David Freer on Politics in SF

David Freer over at Mad Genius Club has an interesting essay up called The Winter of our discontent that is worth a read. He delves into the strange political realities found in publishing today and it is well worth the read. He also senses a change a foot and I hope he is right.

We’ve been cursed to live interesting times. Times in which we are assured there is a right side of history. Usually we’ve managed to get onto her wrong side, which is also her right side, it seems. It’s a very confusing situation, even if you’re not as dim-witted as moi, your local furry-pated simian.

The world is changing very fast. There is a sort of inverse law in this: when the King/President/Emperor/ Pope, the establishment politicos start telling you something is definitely going the way the PTB have been pushing it… You can bet the tide is running the other way. Historically the shrillness is inversely proportional to facts and the zeitgeist. When they tell you the sun never sets on British Empire (yes I know that meant it was around the world) it’s about to go down. When Neville Chamberlain tells you it’s peace in our time, you know that just ain’t going to be so. It’s obvious to anyone that economic and social factors are running us towards a change. History will be history, and although written by the victors (and later revised by the next victors), its sides will change. As a reaction to the Charlie Hebdo atrocities by Muslim terrorists… we have various Left wing SJW people telling us that it’s the victims fault and that really we need not to protect freedom of speech, but to stop nasty homophobic racists offending Muslims (who, um do quite well at homophobic racism, but it’s un-PC to point this out). And lo, some governments seem to be thinking about going along with them.

At which point someone of my acquaintance said ‘why don’t these lefties learn, instead of doubling down?’

My answer (and be patient, this does apply to writing), is that it’s actually not just lefties. It’s a power problem. At the moment, that’s pretty left wing. Those in power tend to be surrounded by sycophants, live in their little bubble. Some of course are devout believers in their own rightness. Others are just so used to winning without any effort always they’ve forgotten the possibility of losing. It’s been their way or the highway as long as they can remember. Nowhere has these been more true than in traditional publishing and among their camp-followers.

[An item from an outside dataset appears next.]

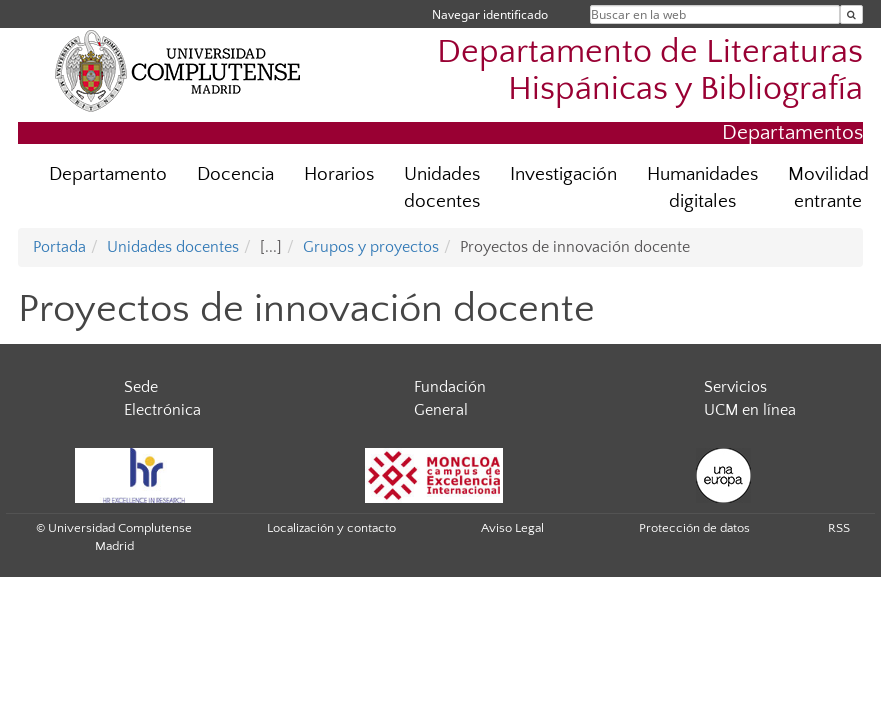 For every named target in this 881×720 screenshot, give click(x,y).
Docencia (235, 174)
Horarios (339, 174)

It started to change in socio-politics a while back. Looking back, 2007 was probably the apogee. In publishing it might have been two or three years later (publishing trails, it does not lead much). But there have been many canaries in the coal mines whose singing has gone silent in the last while. The key with pendulums is to remember the higher you push them, the harder they swing back.

I don’t really care where you sit on the political spectrum, what is happening in sf/fantasy needs the brakes put on that pendulum. Over the years there have been some great writers from across the spectrum, and we’re all poorer for losing that. Yet that’s exactly what has happened. I’d hard put to put an exact date on it, but when the Hugo and Nebula awards slipped over into being entirely left wing, and gradually further and further left-wing. Always remember: there is no concrete reason why SF/Fantasy (in English) readers should not largely reflect the reading population of the English first language countries. Now, there are some reasons why certain parts of that spectrum don’t read. They might be too dumb, or have cultural objections to it. But broadly speaking if readers do not reflect the demographics of the EFL countries… we need to know why. The writers are product of the readers, therefore they will always follow the reading trend. If it’s not there: you’re losing some great writers, and also the money their reader section represents. If you have to ‘lose’ anyone make sure it is a small group, but there is no real reason for that. It’s a numbers game for us readers (and for writers, as a result). If sf becomes more popular… there will be more of it, and more means more good stories will emerge. Which is something that everyone (regardless of creed, color, political persuasion or sexual orientation) who loves sf/fantasy should want. Political affiliation is something we know a lot about the numbers of supporters of. It isn’t 99% left, let alone hard left. Actually the hard-core supporters of either right or left are a minority, in roughly equal numbers, and there is a large ‘floating’ pool. As has been displayed, repeatedly, political parties can come from nowhere (Nazis, Communists both provide recent examples) and capture that floating pool. Centrists or ‘I don’t care or like any of the candidates’ win the majority of elections, except when they’re caught up by a sudden change. Yet this is not reflected in the awards for the last twenty years or so. They are ludicrously improbably all far left.